Page images and extracted text
+ + + + +

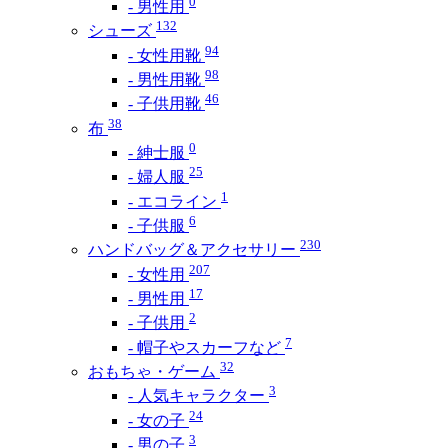
0
- 男性用
132
シューズ
94
- 女性用靴
98
- 男性用靴
46
- 子供用靴
38
布
0
- 紳士服
25
- 婦人服
1
- エコライン
6
- 子供服
230
ハンドバッグ＆アクセサリー
207
- 女性用
17
- 男性用
2
- 子供用
7
- 帽子やスカーフなど
32
おもちゃ・ゲーム
3
- 人気キャラクター
24
- 女の子
3
- 男の子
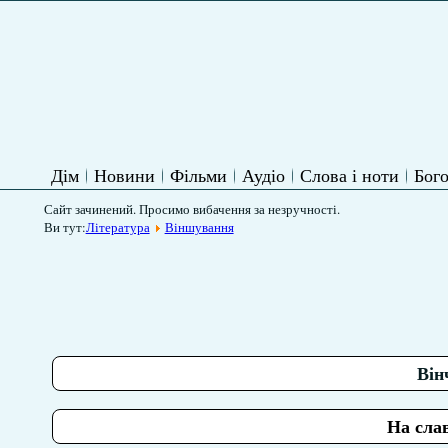
Дім
Новини
Фільми
Аудіо
Слова і ноти
Бого
Сайт зачинений. Просимо вибачення за незручності.
Ви тут:
Література
Віншування
Він
На слав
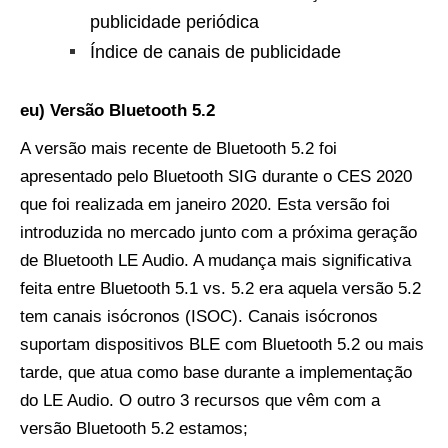
publicidade periódica
Índice de canais de publicidade
eu) Versão Bluetooth 5.2
A versão mais recente de Bluetooth 5.2 foi
apresentado pelo Bluetooth SIG durante o CES 2020
que foi realizada em janeiro 2020. Esta versão foi
introduzida no mercado junto com a próxima geração
de Bluetooth LE Audio. A mudança mais significativa
feita entre Bluetooth 5.1 vs. 5.2 era aquela versão 5.2
tem canais isócronos (ISOC). Canais isócronos
suportam dispositivos BLE com Bluetooth 5.2 ou mais
tarde, que atua como base durante a implementação
do LE Audio. O outro 3 recursos que vêm com a
versão Bluetooth 5.2 estamos;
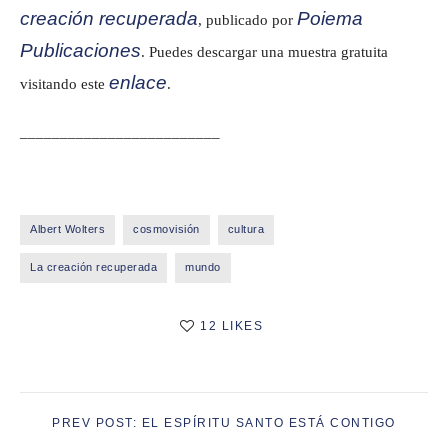
creación recuperada
Poiema
, publicado por
Publicaciones
. Puedes descargar una muestra gratuita
enlace
visitando este
.
_________________________
Albert Wolters
cosmovisión
cultura
La creación recuperada
mundo
12 LIKES
PREV POST: EL ESPÍRITU SANTO ESTÁ CONTIGO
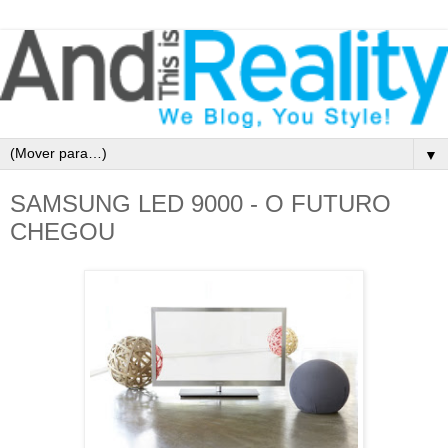
▼
SAMSUNG LED 9000 - O FUTURO
CHEGOU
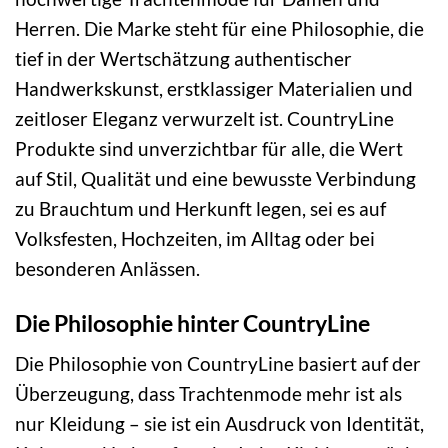
Herren. Die Marke steht für eine Philosophie, die
tief in der Wertschätzung authentischer
Handwerkskunst, erstklassiger Materialien und
zeitloser Eleganz verwurzelt ist. CountryLine
Produkte sind unverzichtbar für alle, die Wert
auf Stil, Qualität und eine bewusste Verbindung
zu Brauchtum und Herkunft legen, sei es auf
Volksfesten, Hochzeiten, im Alltag oder bei
besonderen Anlässen.
Die Philosophie hinter CountryLine
Die Philosophie von CountryLine basiert auf der
Überzeugung, dass Trachtenmode mehr ist als
nur Kleidung – sie ist ein Ausdruck von Identität,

+ + + + +

» Task goal
Look above for the line containing "eu) Versão Bluetooth 5.2" and the line containing "tarde, que atua". Transcribe both, with the lines between them, exactly.

» Output
eu) Versão Bluetooth 5.2
A versão mais recente de Bluetooth 5.2 foi
apresentado pelo Bluetooth SIG durante o CES 2020
que foi realizada em janeiro 2020. Esta versão foi
introduzida no mercado junto com a próxima geração
de Bluetooth LE Audio. A mudança mais significativa
feita entre Bluetooth 5.1 vs. 5.2 era aquela versão 5.2
tem canais isócronos (ISOC). Canais isócronos
suportam dispositivos BLE com Bluetooth 5.2 ou mais
tarde, que atua como base durante a implementação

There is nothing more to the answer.